■ Task to complete
Please reproduce exactly the line that contains "Find the location of a particular element. The" and every line after it through the end of the records below, adding nothing else.

(Pixel coordinate grounding data)
BEGIN

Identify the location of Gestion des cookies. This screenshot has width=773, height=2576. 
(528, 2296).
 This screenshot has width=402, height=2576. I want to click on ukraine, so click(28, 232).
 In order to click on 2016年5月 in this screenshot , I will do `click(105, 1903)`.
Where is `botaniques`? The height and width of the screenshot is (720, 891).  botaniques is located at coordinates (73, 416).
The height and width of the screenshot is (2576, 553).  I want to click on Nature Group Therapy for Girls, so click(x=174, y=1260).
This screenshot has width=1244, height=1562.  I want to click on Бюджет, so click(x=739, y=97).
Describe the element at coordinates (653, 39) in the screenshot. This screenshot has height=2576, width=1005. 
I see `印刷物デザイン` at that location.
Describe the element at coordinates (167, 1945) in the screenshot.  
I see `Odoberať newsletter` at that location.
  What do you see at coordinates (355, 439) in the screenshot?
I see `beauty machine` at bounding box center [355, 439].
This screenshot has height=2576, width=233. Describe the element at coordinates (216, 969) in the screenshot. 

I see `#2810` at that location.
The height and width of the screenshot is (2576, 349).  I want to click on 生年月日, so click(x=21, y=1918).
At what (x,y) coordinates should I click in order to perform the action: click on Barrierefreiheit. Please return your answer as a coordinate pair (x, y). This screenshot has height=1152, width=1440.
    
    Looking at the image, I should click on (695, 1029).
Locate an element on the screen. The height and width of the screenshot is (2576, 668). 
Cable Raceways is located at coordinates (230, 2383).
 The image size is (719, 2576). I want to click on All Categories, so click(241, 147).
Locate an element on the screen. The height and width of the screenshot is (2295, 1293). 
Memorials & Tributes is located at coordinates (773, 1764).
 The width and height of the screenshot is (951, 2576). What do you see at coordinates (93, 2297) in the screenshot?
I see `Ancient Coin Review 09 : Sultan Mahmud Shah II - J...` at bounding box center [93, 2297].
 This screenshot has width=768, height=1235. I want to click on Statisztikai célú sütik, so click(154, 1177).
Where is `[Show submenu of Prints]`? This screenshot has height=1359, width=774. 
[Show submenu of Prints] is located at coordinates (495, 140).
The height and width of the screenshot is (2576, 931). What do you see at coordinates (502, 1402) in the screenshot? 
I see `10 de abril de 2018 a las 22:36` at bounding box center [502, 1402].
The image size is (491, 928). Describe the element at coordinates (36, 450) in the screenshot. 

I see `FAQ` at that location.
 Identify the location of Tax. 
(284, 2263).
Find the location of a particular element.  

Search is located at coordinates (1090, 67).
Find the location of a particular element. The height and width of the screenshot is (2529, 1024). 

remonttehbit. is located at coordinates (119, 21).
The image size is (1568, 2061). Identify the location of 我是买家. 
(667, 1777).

END

■ Task response
Find the location of a particular element. The height and width of the screenshot is (2529, 1024). 

remonttehbit. is located at coordinates (119, 21).
The image size is (1568, 2061). Identify the location of 我是买家. 
(667, 1777).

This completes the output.